Houve, efectivamente, um retrocesso na eficácia e aplicabilidade de tratamentos, apesar das várias campanhas dinamizadas pelos profissionais de saúde através dos múltiplos canais de comunicação onde foi enfatizado o benefício da avaliação médica precoce comparativamente com o risco de infecção pelo coronavírus. Como divulgado pela Sociedade Europeia de Cardiologia, “os apelos para ficar em casa” durante a covid-19 não se aplicam aos ataques cardíacos.

Até aqui foram expostas fraquezas induzidas pela covid-19 e que influenciaram negativamente o desfecho de patologias cardíacas que já existiam antes da pandemia.

Mas colocando a questão ao contrário: que patologias constituem um risco acrescido ou têm surgido devido à covid-19? A influência desta infecção no sistema cardiovascular tem sido amplamente divulgada. Começando pelos factores de risco identificados que coincidem com os factores de risco para a doença cardiovascular como a diabetes, a obesidade e a hipertensão arterial. Além disso, a evolução da covid-19 também é reconhecidamente mais grave em pessoas com doença cardiovascular preexistente, por levar a um desequilíbrio de patologias que antes estavam compensadas, como arritmias, doença coronária e insuficiência cardíaca.

Segundo dados do Colégio Americano de Cardiologia, 40% dos hospitalizados com o novo coronavírus apresentavam alguma patologia cardiovascular.

Por fim, existem complicações cardiovasculares directamente provocadas pela covid-19. A que tem sido mais falada é a miocardite, uma lesão/inflamação aguda do músculo cardíaco e que pode atingir a sua contractilidade. Ao contrário das outras comorbilidades cardiovasculares já mencionadas, que são mais frequentes em doentes mais velhos, a miocardite atinge, muitas vezes, doentes jovens e previamente saudáveis. A sua presença está associada a pior prognóstico com maior necessidade de cuidados intensivos e maior mortalidade. Apesar de, na maioria dos casos, haver recuperação da função do músculo cardíaco, podem surgir casos graves com danos irreversíveis, predispondo ao aparecimento de arritmias e insuficiência cardíaca.

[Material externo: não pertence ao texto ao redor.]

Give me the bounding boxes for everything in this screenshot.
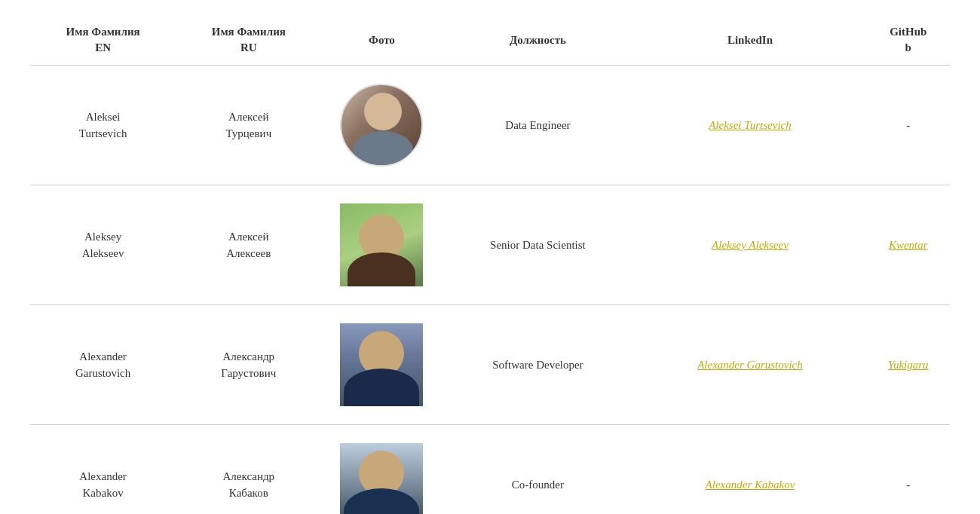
table-row: AlexanderKabakovАлександрКабаковCo-found… xyxy=(30,425,950,515)
photo-alexander-garustovich xyxy=(340,323,423,406)
github-link[interactable]: Kwentar xyxy=(889,239,928,251)
cell-role: Data Engineer xyxy=(442,66,633,185)
table-row: AlekseiTurtsevichАлексейТурцевичData Eng… xyxy=(30,66,950,185)
cell-photo xyxy=(321,66,442,185)
page-container: Имя Фамилия EN Имя Фамилия RU Фото Должн… xyxy=(0,0,980,514)
cell-github: Yukigaru xyxy=(867,305,950,425)
photo-aleksey-alekseev xyxy=(340,203,423,286)
cell-role: Co-founder xyxy=(442,425,633,515)
people-table: Имя Фамилия EN Имя Фамилия RU Фото Должн… xyxy=(30,15,950,514)
table-row: AlexanderGarustovichАлександрГарустовичS… xyxy=(30,305,950,425)
linkedin-link[interactable]: Aleksey Alekseev xyxy=(712,239,789,251)
cell-name-en: AlekseiTurtsevich xyxy=(30,66,176,185)
cell-name-ru: АлександрКабаков xyxy=(176,425,321,515)
cell-photo xyxy=(321,305,442,425)
header-github: GitHubb xyxy=(867,15,950,66)
github-empty: - xyxy=(906,119,910,131)
linkedin-link[interactable]: Alexander Garustovich xyxy=(697,359,803,371)
cell-github: - xyxy=(867,66,950,185)
cell-photo xyxy=(321,425,442,515)
cell-role: Senior Data Scientist xyxy=(442,185,633,305)
photo-alexander-kabakov xyxy=(340,443,423,514)
cell-role: Software Developer xyxy=(442,305,633,425)
linkedin-link[interactable]: Alexander Kabakov xyxy=(706,479,795,491)
cell-linkedin: Alexander Garustovich xyxy=(633,305,866,425)
cell-github: Kwentar xyxy=(867,185,950,305)
cell-name-ru: АлексейАлексеев xyxy=(176,185,321,305)
linkedin-link[interactable]: Aleksei Turtsevich xyxy=(709,119,792,131)
photo-aleksei-turtsevich xyxy=(340,84,423,167)
cell-name-ru: АлександрГарустович xyxy=(176,305,321,425)
header-role: Должность xyxy=(442,15,633,66)
header-photo: Фото xyxy=(321,15,442,66)
cell-photo xyxy=(321,185,442,305)
cell-name-ru: АлексейТурцевич xyxy=(176,66,321,185)
header-name-en: Имя Фамилия EN xyxy=(30,15,176,66)
cell-name-en: AlexanderKabakov xyxy=(30,425,176,515)
github-empty: - xyxy=(906,479,910,491)
table-header-row: Имя Фамилия EN Имя Фамилия RU Фото Должн… xyxy=(30,15,950,66)
cell-linkedin: Aleksey Alekseev xyxy=(633,185,866,305)
table-row: AlekseyAlekseevАлексейАлексеевSenior Dat… xyxy=(30,185,950,305)
header-linkedin: LinkedIn xyxy=(633,15,866,66)
header-name-ru: Имя Фамилия RU xyxy=(176,15,321,66)
cell-name-en: AlekseyAlekseev xyxy=(30,185,176,305)
cell-github: - xyxy=(867,425,950,515)
cell-linkedin: Alexander Kabakov xyxy=(633,425,866,515)
cell-linkedin: Aleksei Turtsevich xyxy=(633,66,866,185)
cell-name-en: AlexanderGarustovich xyxy=(30,305,176,425)
github-link[interactable]: Yukigaru xyxy=(888,359,929,371)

O tromboembolismo pulmonar (coágulos que causam obstrução da artéria pulmonar) é outra complicação cardiovascular potencialmente fatal e que, também, está associada à covid-19, devido a alterações da coagulação. É mais frequente em doentes graves hospitalizados, sobretudo em doentes nos cuidados intensivos onde a sua prevalência pode ser superior a 30%.

E quais os efeitos da covid-19 no coração após recuperação? Ainda não sabemos as consequências a longo prazo. Teremos de avaliar e acompanhar todos os doentes. Já se sabe que muitos permanecem sintomáticos, sendo o cansaço um dos sintomas persistentes mais frequentes.

A maior preocupação é o desenvolvimento de insuficiência cardíaca nas pessoas que tiveram atingimento cardíaco na fase aguda. Outra grande preocupação prende-se com o desenvolvimento de hipertensão pulmonar, uma patologia cardiovascular grave, de mau prognóstico e progressiva e cuja causa pode ser multifactorial.

Devem ser promovidas consultas especializadas que visem procurar activamente sequelas da infecção de forma a poderem ser identificadas e tratadas eficazmente. Devem ser realizadas as consultas de rotina das pessoas com doenças crónicas do coração que durante a pandemia foram sendo adiadas. É fundamental que estas patologias estejam bem geridas e compensadas, por isso atente que as unidades de saúde têm em curso protocolos e circuitos que garantem a segurança de todos, pelo que o receio da covid-19 não pode ser motivo para descurar da saúde do coração. E devem, sem falta, procurar ajuda médica, todas as pessoas que em algum momento sintam algum sinal de que o coração não está bem.